▶ What is required
Below is a listing. Write out exactly its lines between the one holding "Homann, die sich zudem im erw" and the one holding "Gelegenheit, aktuelle Entwicklu", inclusive.

▶ Records
________________________

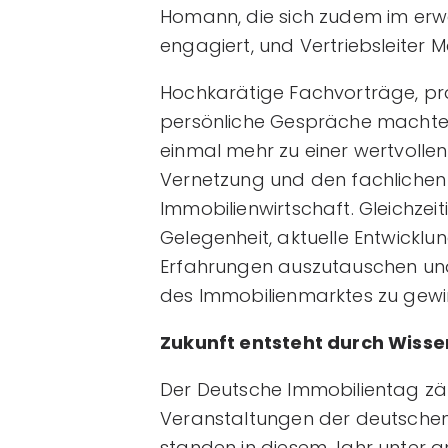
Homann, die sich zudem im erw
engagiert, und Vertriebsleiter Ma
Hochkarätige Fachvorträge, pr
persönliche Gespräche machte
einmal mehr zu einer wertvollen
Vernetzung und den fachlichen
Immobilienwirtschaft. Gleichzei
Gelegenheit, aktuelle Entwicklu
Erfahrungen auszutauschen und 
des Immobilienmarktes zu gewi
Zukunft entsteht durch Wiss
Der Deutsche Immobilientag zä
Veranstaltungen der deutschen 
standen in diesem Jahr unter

________________________

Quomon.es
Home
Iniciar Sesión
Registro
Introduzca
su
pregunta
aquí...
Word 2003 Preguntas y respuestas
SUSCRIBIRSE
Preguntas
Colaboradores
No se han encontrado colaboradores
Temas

________________________

▶ Written solution
Homann, die sich zudem im erw
engagiert, und Vertriebsleiter Ma
Hochkarätige Fachvorträge, pr
persönliche Gespräche machte
einmal mehr zu einer wertvollen
Vernetzung und den fachlichen
Immobilienwirtschaft. Gleichzei
Gelegenheit, aktuelle Entwicklu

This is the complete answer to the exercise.